## Task input
/---
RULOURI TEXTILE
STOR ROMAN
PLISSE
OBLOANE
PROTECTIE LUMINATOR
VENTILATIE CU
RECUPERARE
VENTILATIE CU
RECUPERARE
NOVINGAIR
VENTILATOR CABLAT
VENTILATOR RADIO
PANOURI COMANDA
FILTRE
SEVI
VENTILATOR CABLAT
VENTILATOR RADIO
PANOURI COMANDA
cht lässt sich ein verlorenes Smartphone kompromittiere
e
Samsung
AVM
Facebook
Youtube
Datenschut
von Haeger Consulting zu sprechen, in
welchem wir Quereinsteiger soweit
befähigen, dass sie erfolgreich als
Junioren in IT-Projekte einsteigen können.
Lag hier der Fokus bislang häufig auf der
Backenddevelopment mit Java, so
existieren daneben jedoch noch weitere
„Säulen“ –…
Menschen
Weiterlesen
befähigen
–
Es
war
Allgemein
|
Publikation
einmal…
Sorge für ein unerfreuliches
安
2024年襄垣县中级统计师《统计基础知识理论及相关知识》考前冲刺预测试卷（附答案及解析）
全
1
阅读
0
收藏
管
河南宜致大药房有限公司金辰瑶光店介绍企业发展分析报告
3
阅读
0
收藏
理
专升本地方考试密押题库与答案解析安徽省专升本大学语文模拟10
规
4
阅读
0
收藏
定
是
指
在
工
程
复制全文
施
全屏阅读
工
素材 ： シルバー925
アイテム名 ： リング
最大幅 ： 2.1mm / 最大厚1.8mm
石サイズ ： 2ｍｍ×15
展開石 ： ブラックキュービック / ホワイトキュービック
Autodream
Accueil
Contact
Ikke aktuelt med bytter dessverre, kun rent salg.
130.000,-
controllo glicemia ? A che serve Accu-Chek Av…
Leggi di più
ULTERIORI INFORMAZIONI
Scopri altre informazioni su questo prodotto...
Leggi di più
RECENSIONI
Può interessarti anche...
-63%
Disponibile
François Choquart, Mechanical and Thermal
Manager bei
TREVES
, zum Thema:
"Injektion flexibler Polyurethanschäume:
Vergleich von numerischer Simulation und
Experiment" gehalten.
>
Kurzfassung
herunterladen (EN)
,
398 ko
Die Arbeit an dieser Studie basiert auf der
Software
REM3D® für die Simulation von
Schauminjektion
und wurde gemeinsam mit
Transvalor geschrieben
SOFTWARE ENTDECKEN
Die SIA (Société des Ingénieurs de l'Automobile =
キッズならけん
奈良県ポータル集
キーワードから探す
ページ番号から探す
\---
## About this task
Pick each line holding the word "befähigen" out of the listing.

## Task answer
befähigen, dass sie erfolgreich als
befähigen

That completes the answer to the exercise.